La sinistra e la sua attitudine alla comicità
Ma chi sarà mai questo Asor Rosa che Ferrara ha accusato dai microfoni di "Qui radio Londra" di chiedere a gran voce un colpo di stato in Italia? Il Blog dell'Espresso afferma con la chiarezza esemplare di chi vuole dissipare ogni dubbio: "Vedo che Giuliano Ferrara sta cercando di montare ovunque l’infelicissima uscita di un ottuagenario docente in pensione, che peraltro oggi ha ammesso di aver «scritto una forzatura per farsi capire meglio»." Il Blog va ancor più a fondo: " E’ curioso, Asor Rosa non conta più una cippa da decenni – ammesso che abbia contato qualcosa in passato – ma per Ferrara invece è importantissimo, anzi è l’opposizione.". Tanto rumore per nulla!

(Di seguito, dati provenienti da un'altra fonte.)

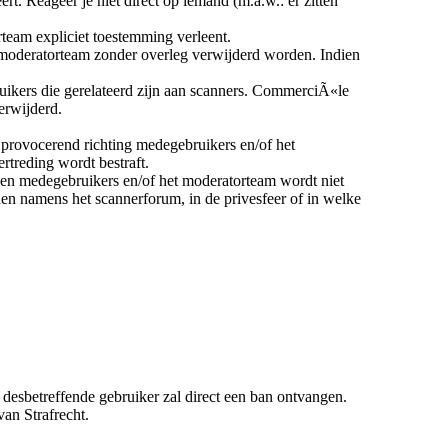
t. Reageer je niet direct op iemand (m.a.w.: er zitten
rteam expliciet toestemming verleent.
et moderatorteam zonder overleg verwijderd worden. Indien
uikers die gerelateerd zijn aan scanners. CommerciÃ«le
erwijderd.
 provocerend richting medegebruikers en/of het
treding wordt bestraft.
egen medegebruikers en/of het moderatorteam wordt niet
den namens het scannerforum, in de privesfeer of in welke
desbetreffende gebruiker zal direct een ban ontvangen.
an Strafrecht.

Umorismo involontario? Se il noto maître à penser appartenente alla sinistra italiana avesse sparato questa fesseria all'osteria, durante una partita a briscola con gli amici e magari dopo aver tracannato il tradizionale mezzo litro non ci sarebbe nulla da dire. Povero vecchietto, si dovrebbe commentare, una persona magari con le idee un po' annebbiate dall'alcol e dall'età! Ma le colonne del quotidiano "Il Manifesto" sono in qualche modo paragonabili al tavolo di un'osteria? E poi come fa il blog dell'Espresso a meravigliarsi di cotanta uscita? Le stesse cose non sono, per caso o per un disegno politico preciso, sostenute con toni e parole appena diversi dalla sinistra che non accetta, talvolta rabbiosamente, di trovarsi all'opposizione?
Tutta la comicheria che si esprime nelle radio e nelle televisioni (anche quelle di Stato), più o meno qualificate non importa, tutto il giornalismo a diverso titolo militante di sinistra non dicono forse ogni giorno, quasi ossessivamente la stessa cosa? La nostra democrazia è in grave pericolo; anzi come ha asserito Benigni la parola democrazia in Italia è addirittura impronunciabile ... ovviamente quando è al potere la destra. Ma vogliamo prenderci in giro? Ci rendiamo conto che Fini, accusato mille volte per avere radici missine, ora che si è messo contro il governo in carica non è più sul libro nero dei comici e del giornalismo "impegnato" ed ha, al contrario, assunto l'impeccabile, osannata, figura del garante della legalità in Parlamento?
E poi c'è questo popolo italiano, quello che non è "viola" o quello che non fa girotondi, quello che secondo alcuni non capisce nulla, tanto per essere chiari. Vi pare possibile che nel nostro Paese ci sia una maggioranza di imbecilli che danno il voto a Berlusconi? Un concetto nuovo di democrazia si affaccia dunque all'orizzonte: non deve comandare chi ha la maggioranza dei voti, se la maggioranza è di destra. Deve governare chi è intelligente, chi è realmente capace ovvero chi comprende realmente la politica ed afferma che Berlusconi è un pericolo pubblico!
La cosa più spassosa di questa vicenda è che Asor Rosa, trattato dall'Espresso come uno sprovveduto (o come un vecchio rincitrullito?) non si arrabbia. Nessun avvocato è stato mobilitato: è lo stesso Asor Rosa che asserisce di non essere stato compreso bene ovvero, secondo la interpretazione autentica dell'Espresso la sua: "– proposta di uccidere la democrazia malata, perché secondo lui è troppo malata – era una puttanata". Se ne deduce per capacità transitiva che, secondo l'Espresso (Blog) "Il Manifesto" pubblica "puttanate" e che Asor Rosa è un vecchio pensionato che "non conta una cippa e non ha mai contato nulla". Ciò, forse, anche perché il vecchio Asor auspicherebbe un colpo di Stato fatto non da una insurrezione popolare ma da Carabinieri, Magistratura e Polizia! Come diceva la vecchia polizia papalina "Bbono a sapesse!".